Segregation by academic selection is just one element of the Theresa May vision for education. A less well publicised element of the green paper is her proposal that faith schools are permitted to select 100% of their pupils on the basis of religion. The cap is currently 50%. What this means is practice is that a Catholic school can turn away a child on the basis of the Jewish faith of their parents, or a Sikh school can turn away a child, because their parents happen to be Muslim.
My view is thy there is no such thing as a Christian, Jewish, Muslim, Hindu, Sikh, atheist or agnostic child. There are only the children of religious, or non-religious parents. As a result, I don’t believe any state school should permit the promotion of any one religion above another, let alone select pupils on the basis of faith. The role of religious education in the 21st century must surely to be to enlighten young people about all religions and none; allowing them to come to an independent judgement on whether faith will be a part of their adult life.
I accept that detaching faith and education will not happen overnight, but Theresa May’s proposals are an emphatic move in the wrong direction.

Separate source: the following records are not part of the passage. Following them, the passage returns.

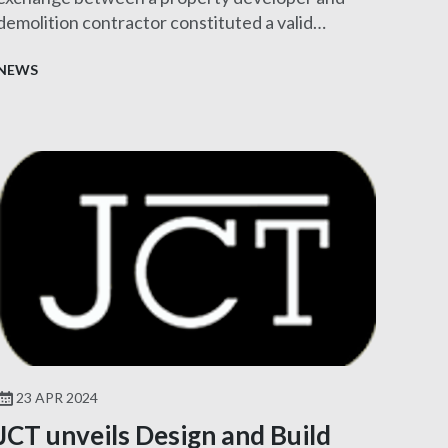
demolition contractor constituted a valid
contract.
NEWS
23 APR 2024
JCT unveils Design and Build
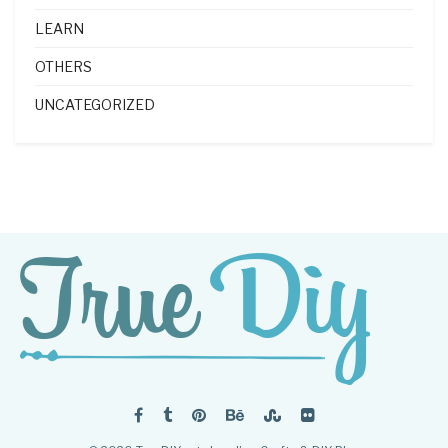
LEARN
OTHERS
UNCATEGORIZED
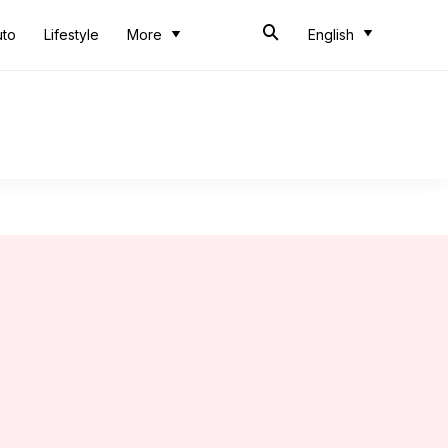
uto
Lifestyle
More
English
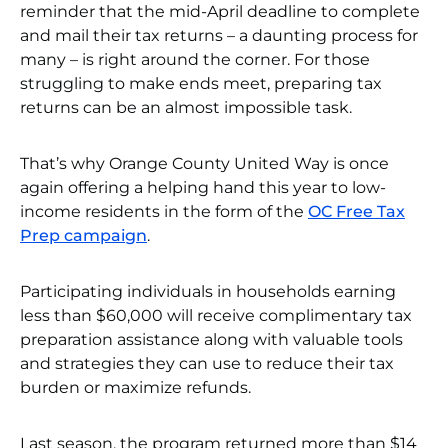
reminder that the mid-April deadline to complete
and mail their tax returns – a daunting process for
many – is right around the corner. For those
struggling to make ends meet, preparing tax
returns can be an almost impossible task.
That’s why Orange County United Way is once
again offering a helping hand this year to low-
income residents in the form of the
OC Free Tax
Prep campaign
.
Participating individuals in households earning
less than $60,000 will receive complimentary tax
preparation assistance along with valuable tools
and strategies they can use to reduce their tax
burden or maximize refunds.
Last season, the program returned more than $14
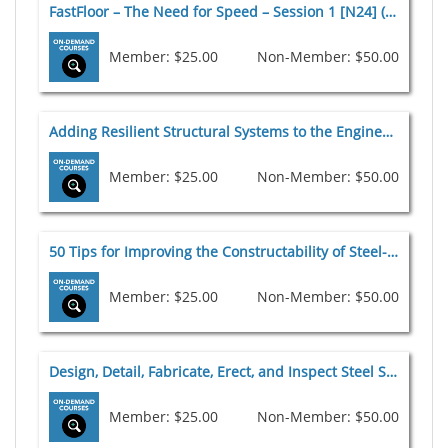
FastFloor – The Need for Speed – Session 1 [N24] (PDH) 2024
Member: $25.00
Non-Member: $50.00
Adding Resilient Structural Systems to the Engineer’s Toolbox [N14] (PDH) 2024
Member: $25.00
Non-Member: $50.00
50 Tips for Improving the Constructability of Steel-Framed Building Structures [N5] (PDH) 2024
Member: $25.00
Non-Member: $50.00
Design, Detail, Fabricate, Erect, and Inspect Steel Structures to Resist Brittle Fracture [M8] (PDH) 2024
Member: $25.00
Non-Member: $50.00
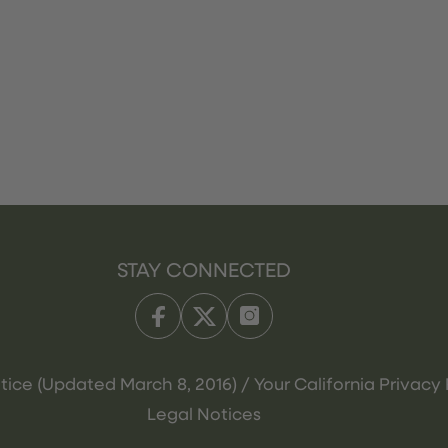
STAY CONNECTED
tice (Updated March 8, 2016) / Your California Privacy 
Legal Notices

In a modern, multicultural country, it is perverse to think that we are actively encouraging the segregation of children on the grounds of the religious faith of their parents — but that is exactly what this policy will do. Selection by religion risks further dividing communities and encouraging young people to see people of other faiths as different to them. It would be just as counter-productive as selection by ability.
What to do instead? Undoubtedly a subject for a future piece and lots of soul searching, but I will sign off with three principles for reformers who are serious about boosting social mobility.
1. English schools are already among the most socially segregated in the world, we need to break and reverse this trend. We must find ways to ensure a greater mix of children at all comprehensive schools, perhaps by introducing lotteries for school applications. It won’t be popular or politically easy, but we can look to many inner London comprehensive schools for inspiration, where almost 50% more young people get A*-C grades at GCSE than elsewhere in the country.
2. Good quality teachers are critical to success, but too many are turning away from the profession. We must find new ways to incentivise bright graduates to join, or remain in teaching and to live and work in communities where the challenge is greatest. For example, by offering debt relief on student loans for those who teach for five consecutive years after university, or offering loans that enable young teachers in their 20s to get a foot on the housing ladder.
3. Thirdly, education policy cannot provide the answer alone. We need integrated action on multiple fronts; from early years childcare to university admissions policy, through to concerted action to make work experience in some professions available to all, not just the preserve of a middle class network.
It won’t be easy, but the battle to drive social mobility in England is at a key turning point. The first step is to challenge Theresa May’s vision of segregation by religion and the 11 plus and move the debate back onto territory that is fitting for the 21st century. We owe young people so much better.
*As education policy is devolved in Scotland and Wales, the proposals on grammar schools and faith schools relate to England alone, hence the emphasis throughout the article.